[What needs to be done] Nothing but the lines from the one containing "पने आसपास भी" through the final line of the listing should appear in the answer, each exactly as written.

[Data section]
↓

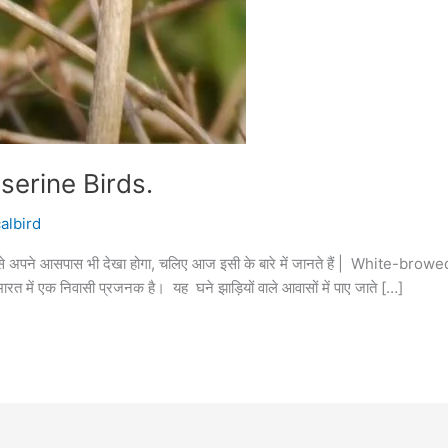
serine Birds.
albird
पने आसपास भी देखा होगा, चलिए आज इसी के बारे में जानते हैं | White-browe
ारत में एक निवासी प्रजनक है। यह घने झाड़ियों वाले आवासों में पाए जाते […]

↑

[Solution to this task]
पने आसपास भी देखा होगा, चलिए आज इसी के बारे में जानते हैं | White-browe
ारत में एक निवासी प्रजनक है। यह घने झाड़ियों वाले आवासों में पाए जाते […]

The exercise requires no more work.